Google従業員が「信頼できる第三者」による認証でBotや改造ブラウザを排除して「健全なインターネット」を作るべく新たなウェブ標準「Web Environment Integrity」を提案

BotによるSNSの操作やアカウントの一括作成を検知したり、ブラウザを改造してウェブベースのゲームでチートを行う行為を検知するための新たなウェブ標準「Web Environment Integrity」がGoogleの従業員4人によって提案されています。

Web Environment Integrity Explainer
https://github.com/RupertBenWiser/Web-Environment-Integrity/blob/main/explainer.md

このWeb Environment IntegrityプロジェクトはAppleのApp AttestやGoogle PlayのPlay Integrity APIなど既存の認証システムからインスピレーションを受けているとのこと。例えばAndroid端末では、ユーザーが端末を完全に制御できるようにする「ルート化」という仕組みが存在していますが、Play Integrity APIを利用すると、端末がルート化されているかどうかをアプリが判別でき、銀行アプリやオンラインゲームアプリなどがこのAPIを利用してルート化された端末での起動を拒否するようになっています。

Web Environment Integrityがウェブの世界に導入された場合、Play Integrity APIと同様に「信頼できないソースからのトラフィック」が遮断される可能性は高そうです。一応、プロジェクトの目標として下記の4点が述べられており、4番目で「認証の有無でブロックされないようにする」ということになっています。

1：ウェブサーバーがアクセスしてきた端末の信頼性や、搭載しているソフトウェアやトラフィックの真実性を確認できるようにする
2：頑丈な構成で長期的に持続可能な不正行為を防止する仕組みを提供する
3：新たにサイト間でユーザーを追跡する仕組みにはしない
4：認証の有無でウェブサイトにブロックされることがないようにする

とはいえ、Web Environment Integrityを導入するようなウェブサイトは不正なアクセスを遮断したいわけなので、どのように4番の目標を実現するのかは難しいところです。広告ブロッカーのAdGuardは、「広告ブロックなどGoogleの気に入らないアプリをシャットアウトすることでウェブの世界を閉じたものにしようとしている」と批判するブログ記事を投稿しました。記事作成時点では、Web Environment Integrityに「認証に成功したトラフィックのうちの数％に関して認証が成功していないかのような結果を返すことで、サイトが認証の有無でブロックする設定だった場合に問題が多発するようにする」という仕組みを導入することが提案されています。

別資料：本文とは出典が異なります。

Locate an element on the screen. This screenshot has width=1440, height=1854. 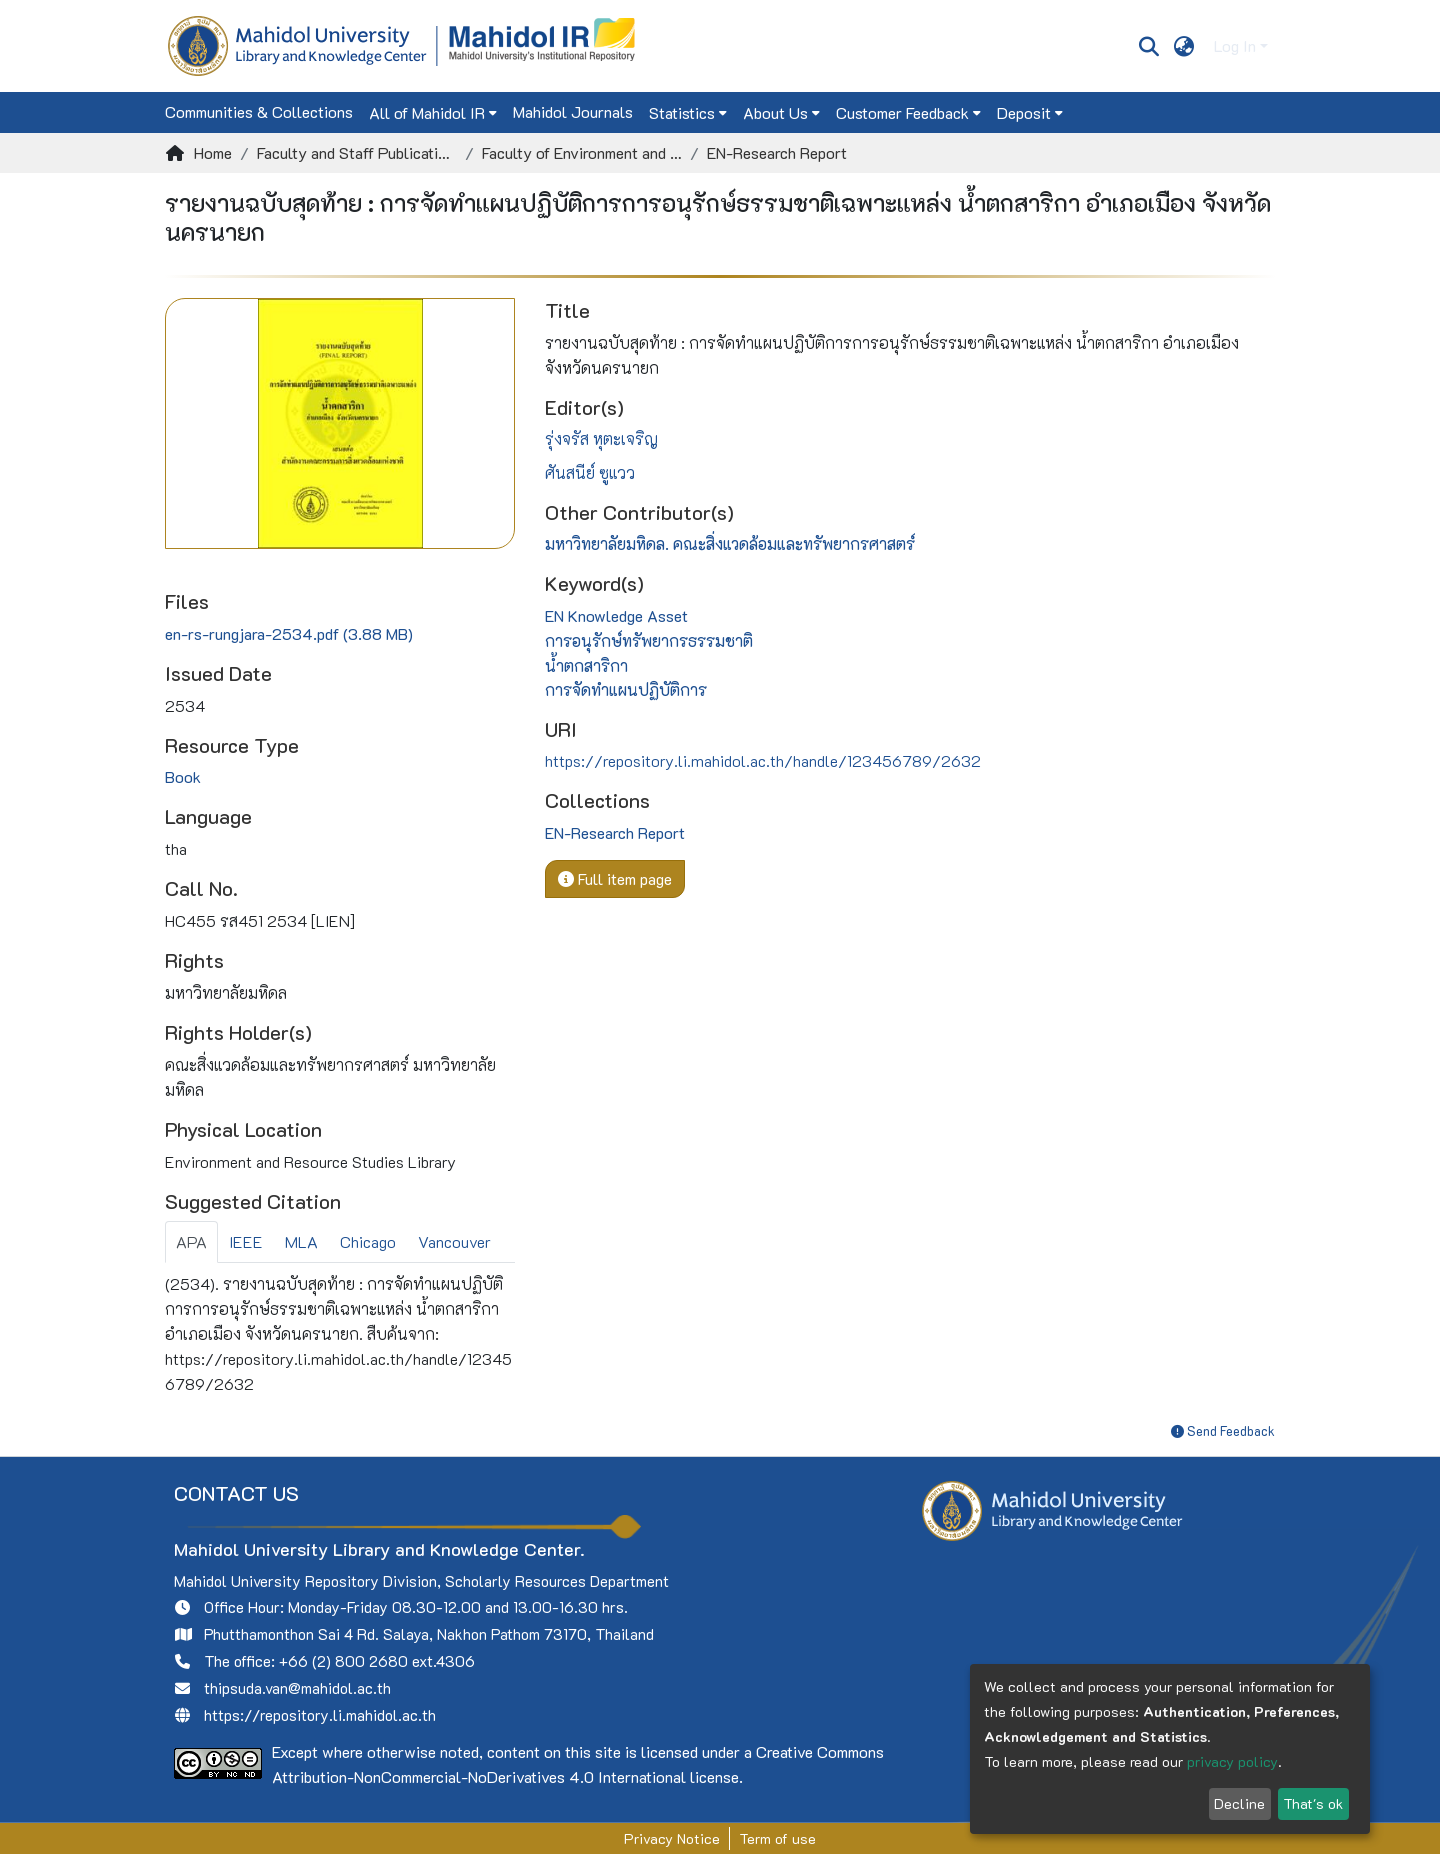 +66 (2) 800 2680 is located at coordinates (343, 1661).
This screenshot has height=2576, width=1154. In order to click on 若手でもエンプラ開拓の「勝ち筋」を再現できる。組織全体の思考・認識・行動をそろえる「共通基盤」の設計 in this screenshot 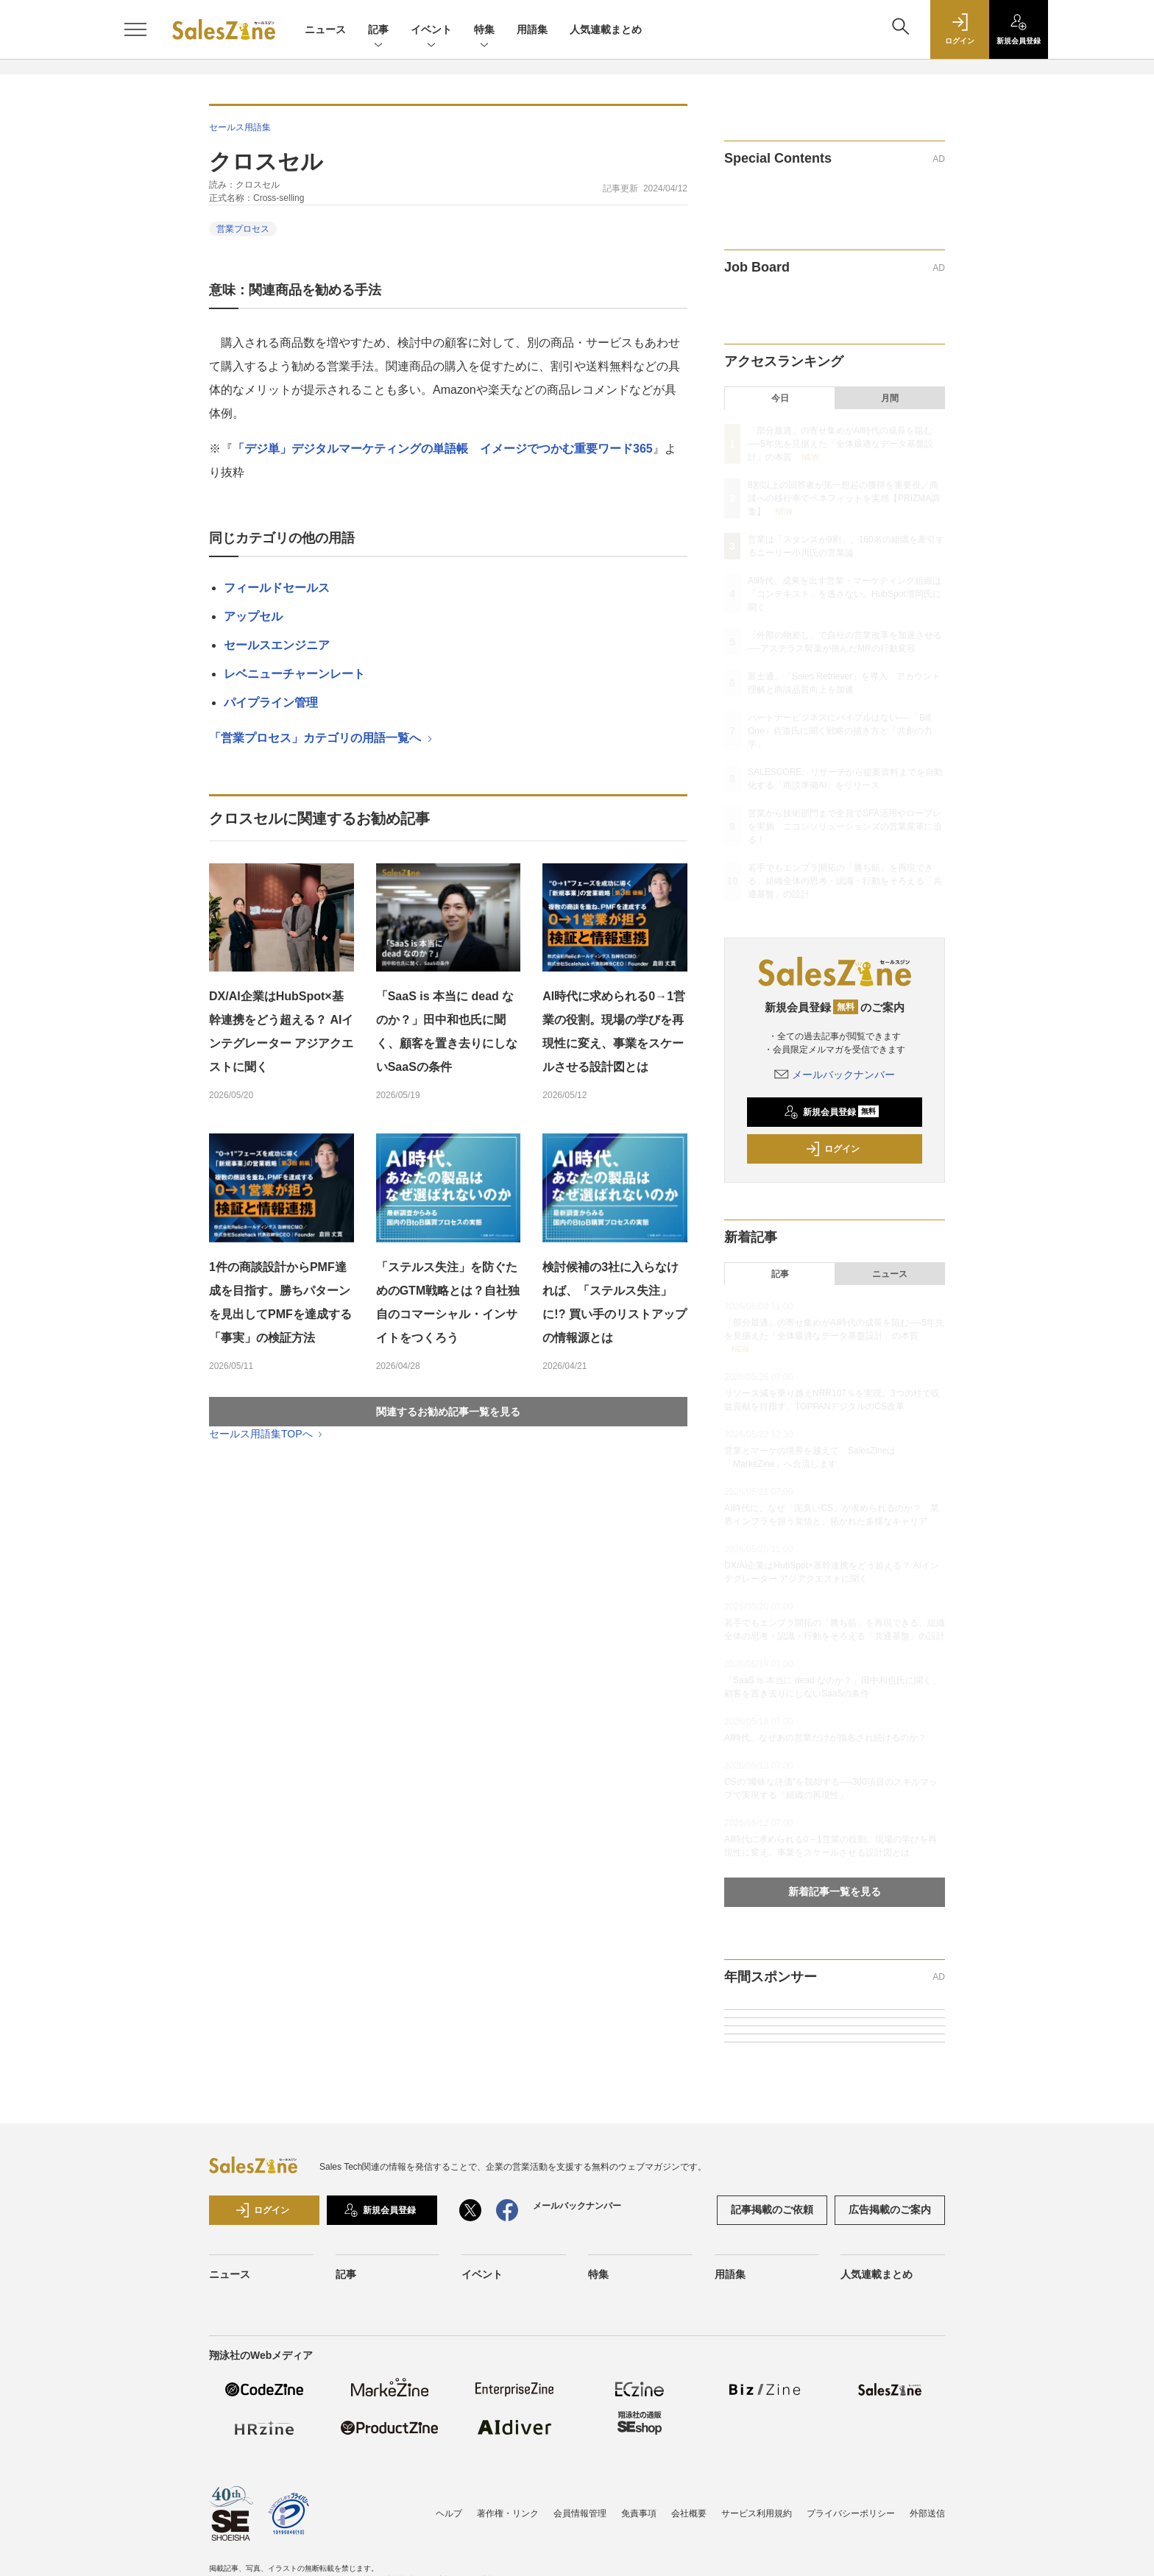 , I will do `click(845, 881)`.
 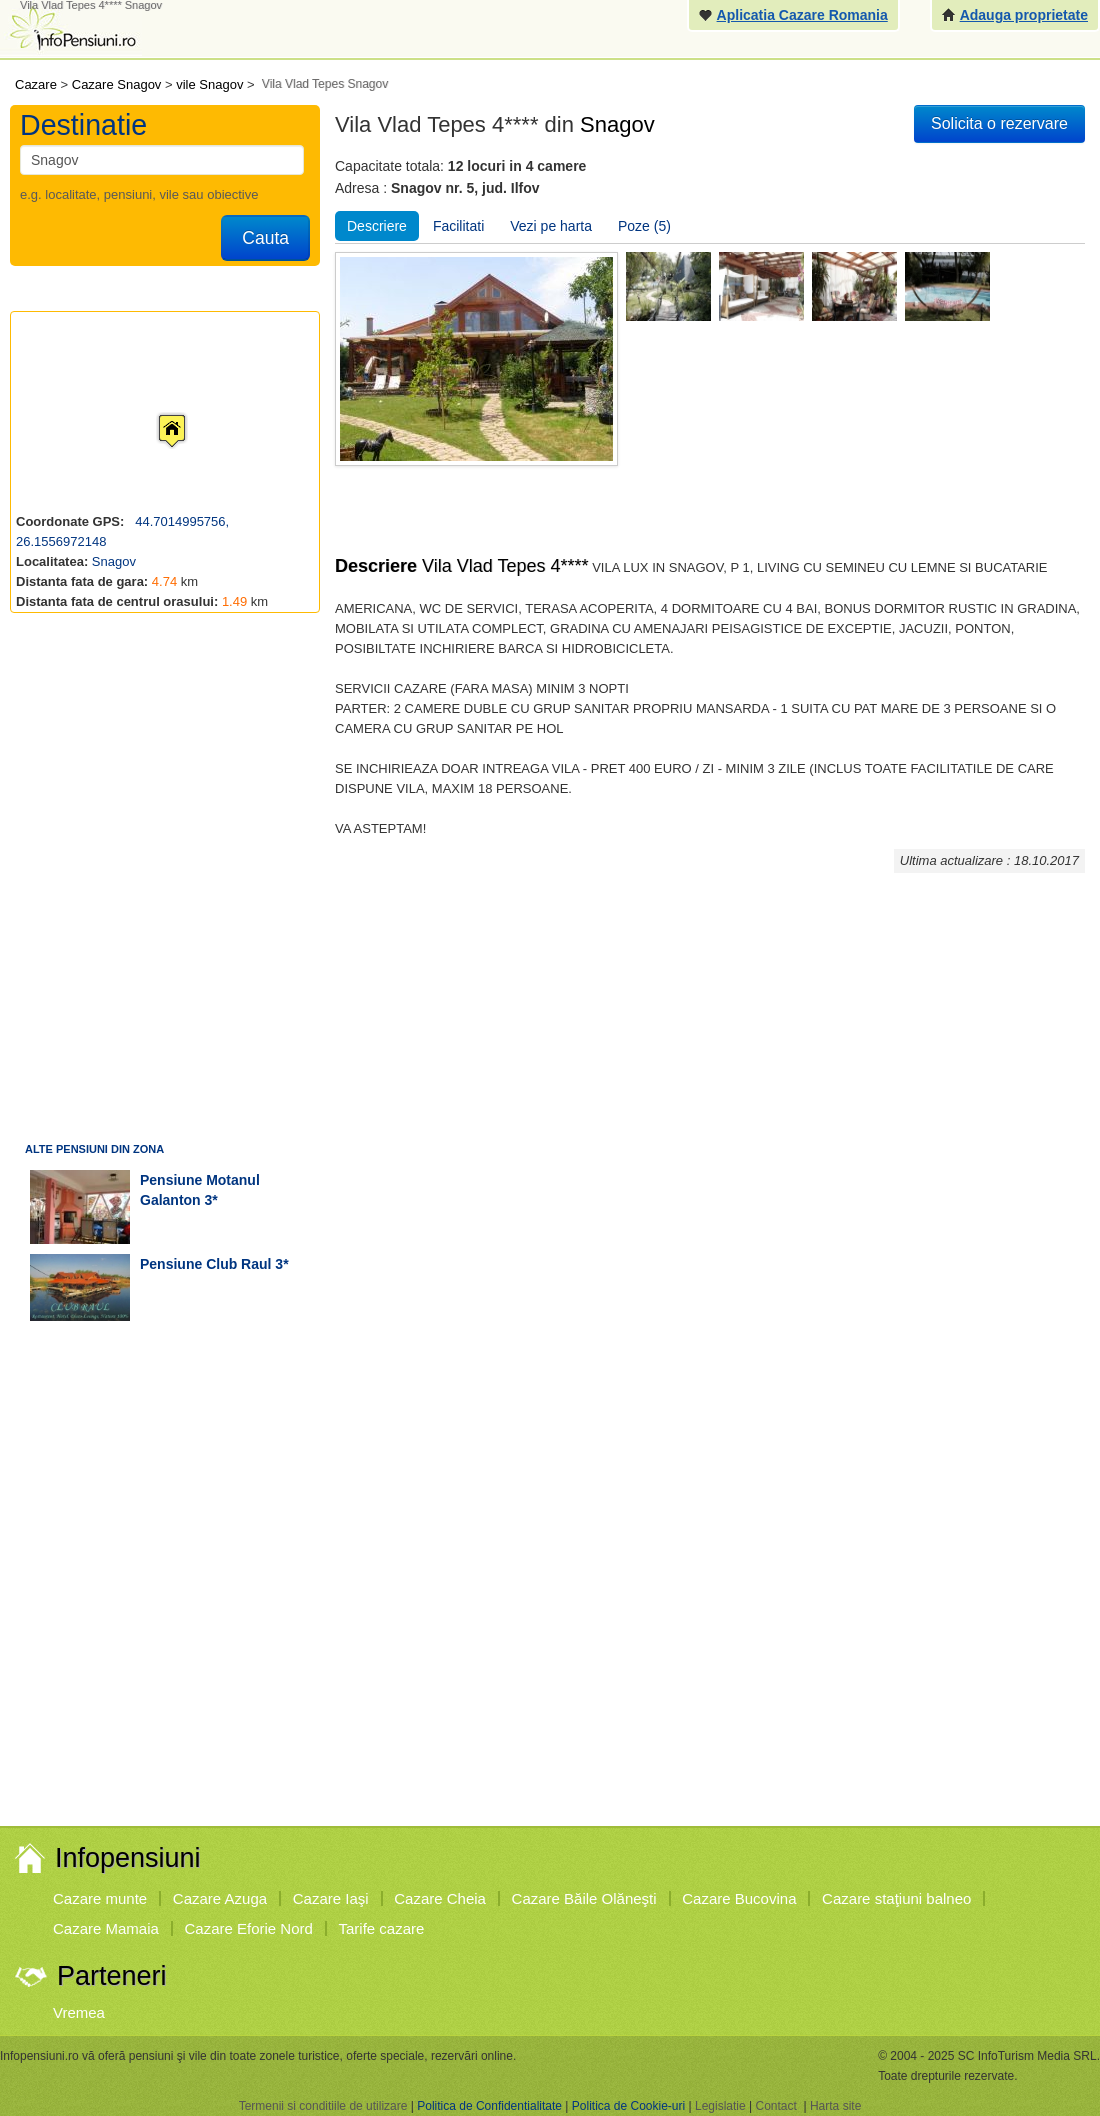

Web Environment Integrityの仕組みは下図の通りで、赤枠部分の「認証API」を提供するのは「信頼できる第三者」とされていますが、「一般的な言葉で説明しているものの、実際にはGoogle Chromeを通してGoogleの認証サーバーを使うことになるだろう」とニュースサイトのArs Technicaは述べています。

Web Environment Integrity(WEI)の提案者の一人がHacker Newsのコメント欄で「WEIはDRMではなく、コンテンツを差し止めることはない」と主張していますが、そのコメントに対する返信で「Chromeの使用を強制するサイトがある場合、今はユーザーエージェントを偽装するだけで利用できるものの、WEIが導入されると偽装ができなくなってブロックされる」という例が挙げられていたり、別の返信では「WEIを利用すると特定の構成のデバイスでしかサイトを閲覧できなくすることが可能で、それは100%DRMと言える」とツッコミが入ったりしています。

2023年7月時点ではWeb Environment Integrityはまだ提案の段階ですが、すでに5月にプロトタイプ作成の意向が示されており、作業が進行している模様です。なお、このAPIに関する作業の進行度合いはChrome Platform Status上で確認可能となっています。